Reglamento de Servicios Digitales: control de contenidos en línea

Muere en directo, durante una transmisión en la plataforma «Kick», Raphael Graven, conocido en las redes sociales como Jean Pormanove.

Imaginen la escena: tumbado en el suelo, sobre un colchón y cubierto con una colcha blanca, mientras expiraba su último aliento, con sus compañeros a su lado, indiferentes ante la trágica escena. 

Graven llevaba días siendo víctima de vejaciones y humillaciones en directo, sufriendo golpes con extrema dureza por varias personas. Aunque estas agresiones no constituyeron la causa directa de su muerte, la brutalidad que sufrió resulta difícil de contemplar para cualquiera que conserve un mínimo de humanidad. Graven se sometió voluntariamente a todos esos actos, pero ¿dónde está el límite? ¿vale todo?

Lo primero que me viene a la mente es cómo es posible que haya seguidores, que se cuentan por cientos, de este tipo de transmisiones. ¿Qué nivel de degradación ha alcanzado la sociedad para llegar a este extremo? ¿dónde está la gracia? ¿no les queda un mínimo de sensibilidad?

En Francia, ARCOM (Autorité de régulation de la communication audiovisuelle et numérique) es la autoridad pública independiente encargada de regular la comunicación audiovisual y digital. Su misión abarca la protección de la libertad de comunicación, de los derechos de autor y la regulación técnica y económica del sector. También está llamada a intervenir en cuestiones relacionadas con la actividad de las plataformas en línea.

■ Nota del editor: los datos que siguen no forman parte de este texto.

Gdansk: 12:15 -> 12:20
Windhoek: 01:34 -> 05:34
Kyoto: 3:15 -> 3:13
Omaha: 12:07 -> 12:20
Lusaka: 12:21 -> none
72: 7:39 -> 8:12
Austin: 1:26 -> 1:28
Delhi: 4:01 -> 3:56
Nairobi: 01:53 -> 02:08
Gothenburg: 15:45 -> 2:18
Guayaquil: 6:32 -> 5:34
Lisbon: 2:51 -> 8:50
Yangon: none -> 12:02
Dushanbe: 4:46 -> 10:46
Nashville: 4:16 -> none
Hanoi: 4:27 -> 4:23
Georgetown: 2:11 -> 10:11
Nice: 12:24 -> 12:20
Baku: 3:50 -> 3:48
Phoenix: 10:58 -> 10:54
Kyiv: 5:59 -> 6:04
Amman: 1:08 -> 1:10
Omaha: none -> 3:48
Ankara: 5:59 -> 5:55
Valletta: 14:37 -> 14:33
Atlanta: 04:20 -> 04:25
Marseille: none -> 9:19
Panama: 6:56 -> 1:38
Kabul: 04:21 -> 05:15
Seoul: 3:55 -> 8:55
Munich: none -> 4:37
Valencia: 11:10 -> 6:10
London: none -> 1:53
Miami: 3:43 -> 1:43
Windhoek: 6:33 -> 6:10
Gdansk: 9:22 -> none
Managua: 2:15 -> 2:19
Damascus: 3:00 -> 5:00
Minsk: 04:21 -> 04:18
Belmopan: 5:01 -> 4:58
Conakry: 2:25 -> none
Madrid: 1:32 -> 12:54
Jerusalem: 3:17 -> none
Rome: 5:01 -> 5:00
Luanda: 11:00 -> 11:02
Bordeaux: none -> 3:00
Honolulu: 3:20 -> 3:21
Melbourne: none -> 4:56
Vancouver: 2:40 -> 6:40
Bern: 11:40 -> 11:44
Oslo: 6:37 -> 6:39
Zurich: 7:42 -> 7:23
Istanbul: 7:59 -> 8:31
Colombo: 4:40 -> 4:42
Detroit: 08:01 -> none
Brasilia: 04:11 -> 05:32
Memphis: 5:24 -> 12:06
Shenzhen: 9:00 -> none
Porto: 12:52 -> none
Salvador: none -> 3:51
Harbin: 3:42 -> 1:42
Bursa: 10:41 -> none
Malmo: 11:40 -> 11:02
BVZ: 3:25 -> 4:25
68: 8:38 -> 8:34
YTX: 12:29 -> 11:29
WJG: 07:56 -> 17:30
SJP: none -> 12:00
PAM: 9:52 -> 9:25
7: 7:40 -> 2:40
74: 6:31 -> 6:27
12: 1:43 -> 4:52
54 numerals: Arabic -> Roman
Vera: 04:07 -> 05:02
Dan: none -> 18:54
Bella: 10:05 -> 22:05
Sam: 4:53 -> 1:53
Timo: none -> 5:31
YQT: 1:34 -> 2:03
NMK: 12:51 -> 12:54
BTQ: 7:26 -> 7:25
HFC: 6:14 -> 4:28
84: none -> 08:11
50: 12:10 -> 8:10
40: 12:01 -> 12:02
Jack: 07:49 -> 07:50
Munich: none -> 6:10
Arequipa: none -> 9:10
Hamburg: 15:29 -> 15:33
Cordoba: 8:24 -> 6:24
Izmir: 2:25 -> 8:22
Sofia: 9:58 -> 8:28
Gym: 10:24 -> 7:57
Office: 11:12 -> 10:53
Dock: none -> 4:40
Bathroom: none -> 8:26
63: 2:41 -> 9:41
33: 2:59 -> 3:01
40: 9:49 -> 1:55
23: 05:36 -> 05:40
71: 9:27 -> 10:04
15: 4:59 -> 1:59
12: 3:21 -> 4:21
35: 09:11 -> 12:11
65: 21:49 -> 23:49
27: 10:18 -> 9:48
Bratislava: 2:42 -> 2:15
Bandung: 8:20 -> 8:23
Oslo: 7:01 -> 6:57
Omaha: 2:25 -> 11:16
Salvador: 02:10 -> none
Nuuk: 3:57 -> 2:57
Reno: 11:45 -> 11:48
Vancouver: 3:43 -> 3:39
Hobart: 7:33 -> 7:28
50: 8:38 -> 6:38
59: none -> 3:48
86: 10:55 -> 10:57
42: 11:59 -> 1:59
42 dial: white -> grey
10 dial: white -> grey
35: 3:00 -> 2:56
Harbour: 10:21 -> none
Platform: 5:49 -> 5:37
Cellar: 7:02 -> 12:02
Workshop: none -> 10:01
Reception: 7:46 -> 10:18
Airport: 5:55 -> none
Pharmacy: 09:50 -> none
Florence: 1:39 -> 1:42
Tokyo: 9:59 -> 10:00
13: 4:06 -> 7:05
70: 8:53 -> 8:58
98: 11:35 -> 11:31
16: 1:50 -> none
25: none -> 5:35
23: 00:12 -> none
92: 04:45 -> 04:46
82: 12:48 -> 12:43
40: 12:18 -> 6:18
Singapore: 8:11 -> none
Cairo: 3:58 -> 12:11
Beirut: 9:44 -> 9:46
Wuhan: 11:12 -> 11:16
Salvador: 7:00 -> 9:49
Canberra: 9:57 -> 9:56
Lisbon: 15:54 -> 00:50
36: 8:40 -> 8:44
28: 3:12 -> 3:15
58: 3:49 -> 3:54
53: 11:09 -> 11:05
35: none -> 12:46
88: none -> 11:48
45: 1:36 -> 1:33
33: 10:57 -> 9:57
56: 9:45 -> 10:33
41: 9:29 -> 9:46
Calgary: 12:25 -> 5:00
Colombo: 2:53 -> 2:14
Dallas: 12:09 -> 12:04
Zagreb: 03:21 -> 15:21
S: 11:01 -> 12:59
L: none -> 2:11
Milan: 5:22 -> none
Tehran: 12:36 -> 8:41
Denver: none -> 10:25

En España, el equivalente a ARCOM es la Comisión Nacional de los Mercados y la Competencia (CNMC) que es la encargada de supervisar el sector de la comunicación audiovisual, velando por el correcto funcionamiento del mercado, la diversidad y confiabilidad de los contenidos, la protección de los derechos de los menores y el cumplimiento de la normativa sobre publicidad y accesibilidad. Además, actúa como «Coordinador de Servicios Digitales», siendo responsable de que todos los prestadores de servicios intermediarios establecidos en España cumplan el Reglamento de Servicios Digitales (DSA, por sus siglas en inglés).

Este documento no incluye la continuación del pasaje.